A 48 km section of Oklahoma State Highway 9 from the University of Oklahoma campus, Norman, OK, to the city of Tecumseh, OK, was used for this study. This route was chosen because it traverses a state park (Lake Thunderbird State Park), a significant quantity of acreage devoted to agriculture, and forested land, which are all prime habitats for many of Oklahoma’s major mammalian species. Additionally, the highway is heavily traveled (a major east–west thoroughfare from Arkansas to Texas) with posted speed limits of 65 mph (105 kph). The juxtaposition of having an active highway that intersects such a variety of mammalian habitats made this a prime location for near daily animal–vehicle collisions.

A sampling permit was obtained from the State of Oklahoma (Scientific Collector Permit #5250), and the University of Oklahoma IACUC was informed of the experiments, resulting in the assignment of an internal case-tracking number (R11-021).

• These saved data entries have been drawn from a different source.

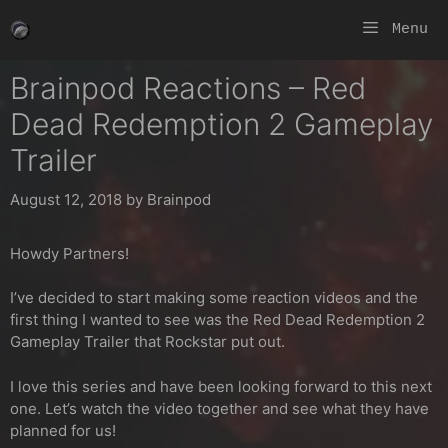
Skip
Menu
to
content
Brainpod Reactions – Red
Dead Redemption 2 Gameplay
Trailer
August 12, 2018
by
Brainpod
Howdy Partners!
I’ve decided to start making some reaction videos and the
first thing I wanted to see was the Red Dead Redemption 2
Gameplay Trailer that Rockstar put out.
I love this series and have been looking forward to this next
one. Let’s watch the video together and see what they have
planned for us!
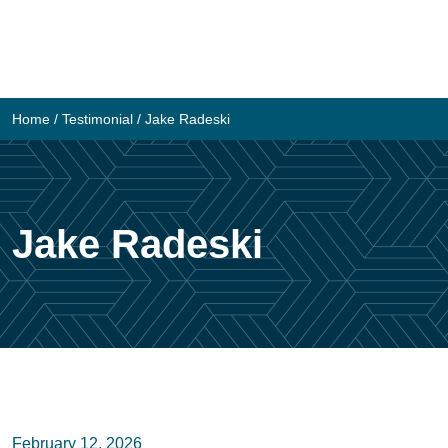
Skip
to
content
Home
/
Testimonial
/
Jake Radeski
Jake Radeski
February 12, 2026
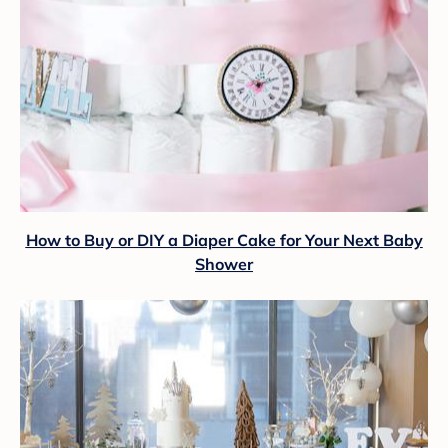
How to Buy or DIY a Diaper Cake for Your Next Baby
Shower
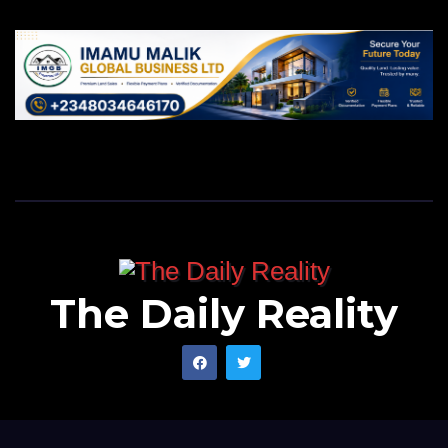
The Daily Reality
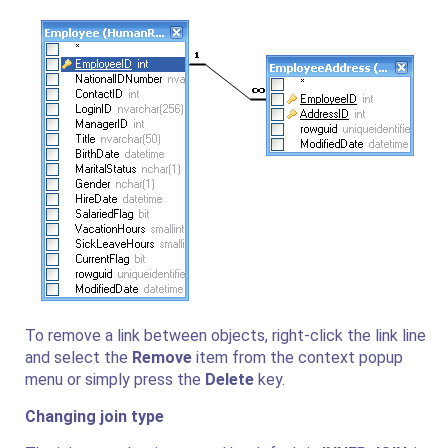
To remove a link between objects, right-click the link line
and select the
Remove
item from the context popup
menu or simply press the
Delete
key.
Changing join type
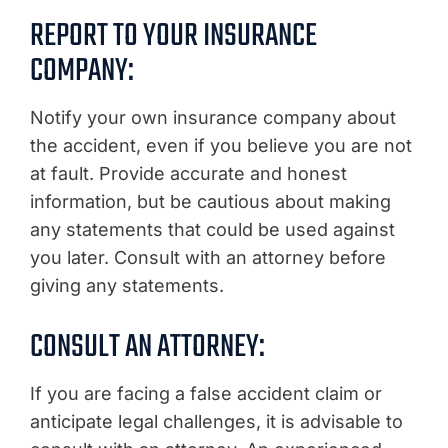
REPORT TO YOUR INSURANCE
COMPANY:
Notify your own insurance company about
the accident, even if you believe you are not
at fault. Provide accurate and honest
information, but be cautious about making
any statements that could be used against
you later. Consult with an attorney before
giving any statements.
CONSULT AN ATTORNEY:
If you are facing a false accident claim or
anticipate legal challenges, it is advisable to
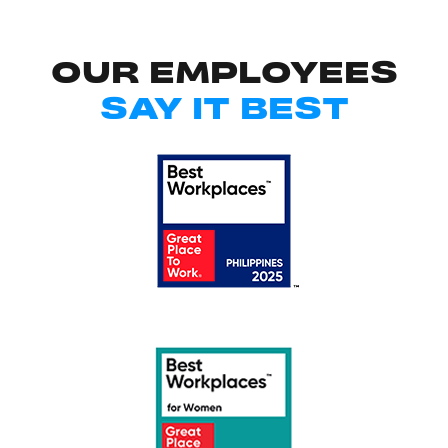
OUR EMPLOYEES
SAY IT BEST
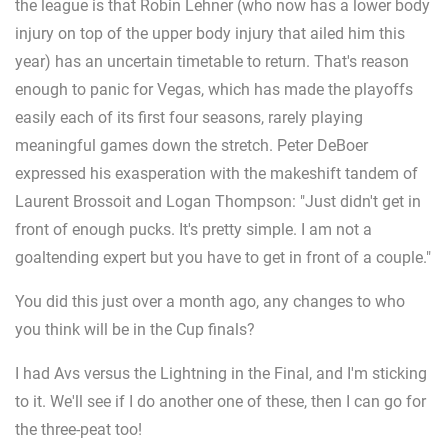
the league is that Robin Lehner (who now has a lower body
injury on top of the upper body injury that ailed him this
year) has an uncertain timetable to return. That's reason
enough to panic for Vegas, which has made the playoffs
easily each of its first four seasons, rarely playing
meaningful games down the stretch. Peter DeBoer
expressed his exasperation with the makeshift tandem of
Laurent Brossoit and Logan Thompson: "Just didn't get in
front of enough pucks. It's pretty simple. I am not a
goaltending expert but you have to get in front of a couple."
You did this just over a month ago, any changes to who
you think will be in the Cup finals?
I had Avs versus the Lightning in the Final, and I'm sticking
to it. We'll see if I do another one of these, then I can go for
the three-peat too!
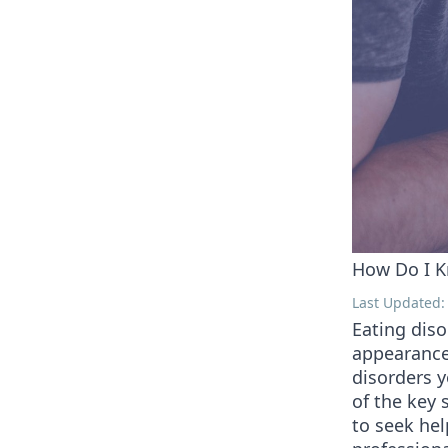
How Do I K
Last Updated: 
Eating diso
appearance
disorders 
of the key 
to seek hel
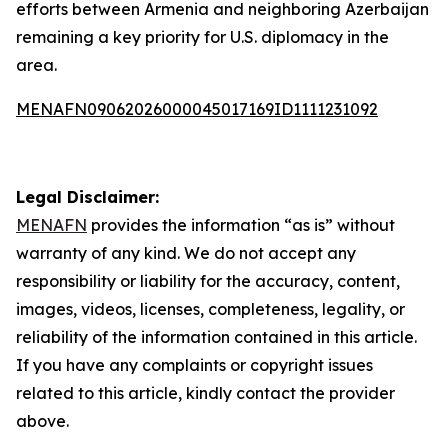
efforts between Armenia and neighboring Azerbaijan
remaining a key priority for U.S. diplomacy in the
area.
MENAFN09062026000045017169ID1111231092
Legal Disclaimer:
MENAFN
provides the information “as is” without
warranty of any kind. We do not accept any
responsibility or liability for the accuracy, content,
images, videos, licenses, completeness, legality, or
reliability of the information contained in this article.
If you have any complaints or copyright issues
related to this article, kindly contact the provider
above.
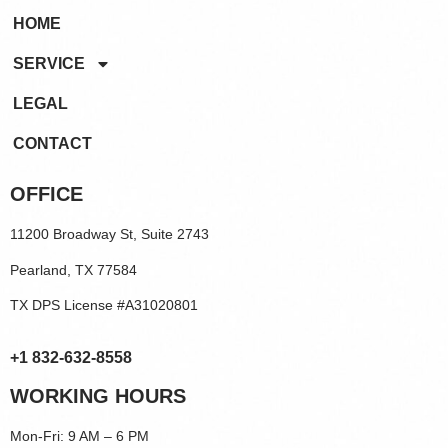
HOME
SERVICE
LEGAL
CONTACT
OFFICE
11200 Broadway St, Suite 2743
Pearland, TX 77584
TX DPS License #A31020801
+1 832-632-8558
WORKING HOURS
Mon-Fri: 9 AM – 6 PM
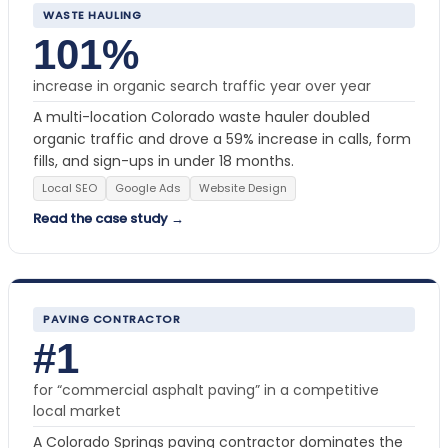
WASTE HAULING
101%
increase in organic search traffic year over year
A multi-location Colorado waste hauler doubled
organic traffic and drove a 59% increase in calls, form
fills, and sign-ups in under 18 months.
Local SEO
Google Ads
Website Design
Read the case study →
PAVING CONTRACTOR
#1
for “commercial asphalt paving” in a competitive
local market
A Colorado Springs paving contractor dominates the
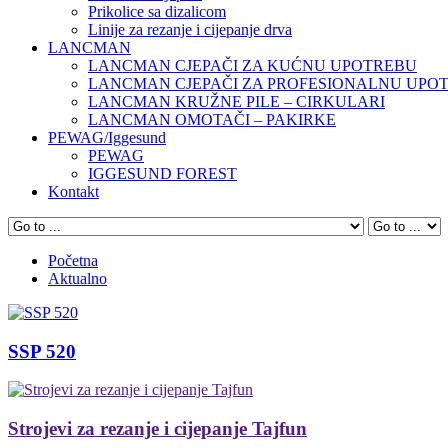
Prikolice sa dizalicom
Linije za rezanje i cijepanje drva
LANCMAN
LANCMAN CJEPAČI ZA KUĆNU UPOTREBU
LANCMAN CJEPAČI ZA PROFESIONALNU UPO
LANCMAN KRUŽNE PILE – CIRKULARI
LANCMAN OMOTAČI – PAKIRKE
PEWAG/Iggesund
PEWAG
IGGESUND FOREST
Kontakt
Početna
Aktualno
SSP 520
Strojevi za rezanje i cijepanje Tajfun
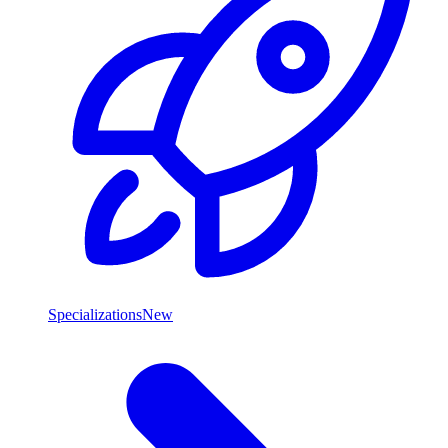
Specializations
New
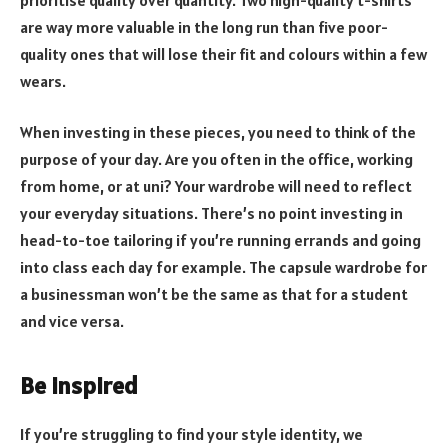
are way more valuable in the long run than five poor-
quality ones that will lose their fit and colours within a few
wears.
When investing in these pieces, you need to think of the
purpose of your day. Are you often in the office, working
from home, or at uni? Your wardrobe will need to reflect
your everyday situations. There’s no point investing in
head-to-toe tailoring if you’re running errands and going
into class each day for example. The capsule wardrobe for
a businessman won’t be the same as that for a student
and vice versa.
Be inspired
If you’re struggling to find your style identity, we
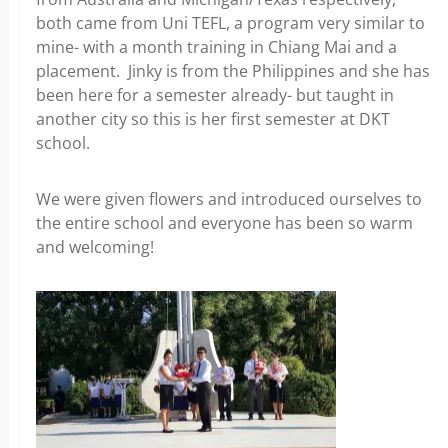
both came from Uni TEFL, a program very similar to
mine- with a month training in Chiang Mai and a
placement. Jinky is from the Philippines and she has
been here for a semester already- but taught in
another city so this is her first semester at DKT
school.
We were given flowers and introduced ourselves to
the entire school and everyone has been so warm
and welcoming!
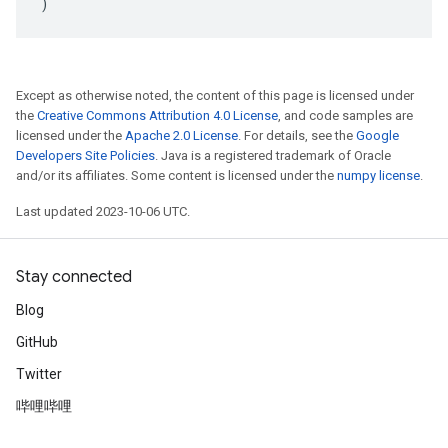
)
Except as otherwise noted, the content of this page is licensed under
the
Creative Commons Attribution 4.0 License
, and code samples are
licensed under the
Apache 2.0 License
. For details, see the
Google
Developers Site Policies
. Java is a registered trademark of Oracle
and/or its affiliates. Some content is licensed under the
numpy license
.
Last updated 2023-10-06 UTC.
Stay connected
Blog
GitHub
Twitter
哔哩哔哩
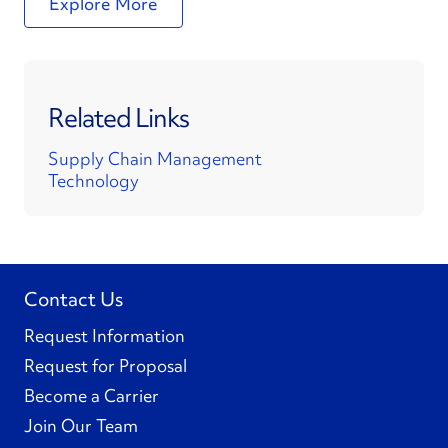
Explore More
Related Links
Supply Chain Management
Technology
Contact Us
Request Information
Request for Proposal
Become a Carrier
Join Our Team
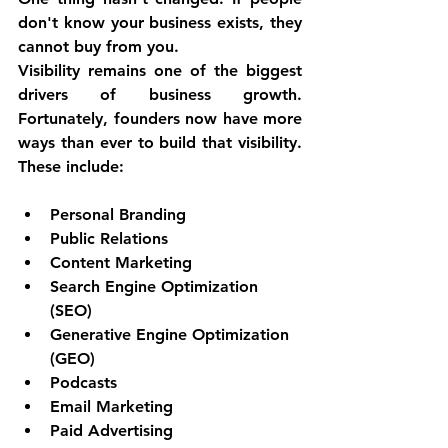
don't know your business exists, they 
cannot buy from you.
Visibility remains one of the biggest 
drivers of business growth. 
Fortunately, founders now have more 
ways than ever to build that visibility. 
These include:
Personal Branding
Public Relations
Content Marketing
Search Engine Optimization 
(SEO)
Generative Engine Optimization 
(GEO)
Podcasts
Email Marketing
Paid Advertising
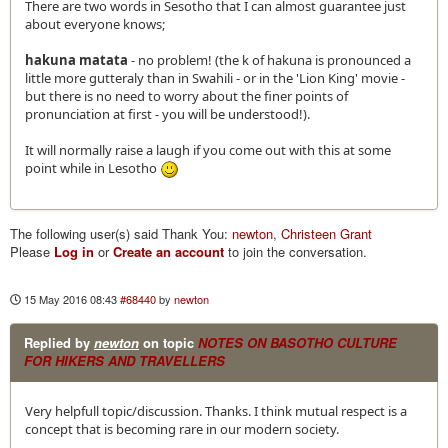
There are two words in Sesotho that I can almost guarantee just
about everyone knows;
hakuna matata
- no problem! (the k of hakuna is pronounced a
little more gutteraly than in Swahili - or in the 'Lion King' movie -
but there is no need to worry about the finer points of
pronunciation at first - you will be understood!).
It will normally raise a laugh if you come out with this at some
point while in Lesotho
The following user(s) said Thank You:
newton
,
Christeen Grant
Please
Log in
or
Create an account
to join the conversation.
15 May 2016 08:43
#68440
by
newton
Replied by
newton
on topic
NOTES ON BASOTHO CULTURE
FOR HIKERS AND TRAVELLERS
Very helpfull topic/discussion. Thanks. I think mutual respect is a
concept that is becoming rare in our modern society.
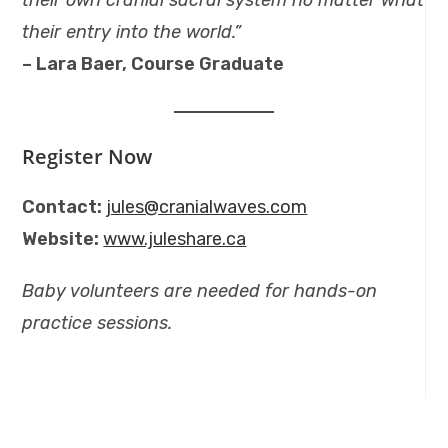
their own cranial sacral system no matter what
their entry into the world.”
– Lara Baer, Course Graduate
Register Now
Contact:
jules@cranialwaves.com
Website:
www.juleshare.ca
Baby volunteers are needed for hands-on
practice sessions.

When fresh roadkill was encountered (generally less than 10 h old), the intact orifices, which included the mouth, ear, nose, and rectum, were sampled with sterile cotton-tipped swabs and then immediately plunged into sterile phosphate-buffered saline (PBS) buffer. When opportunities presented themselves, samples were also taken by swabbing the inner portions of the lower gastrointestinal tract.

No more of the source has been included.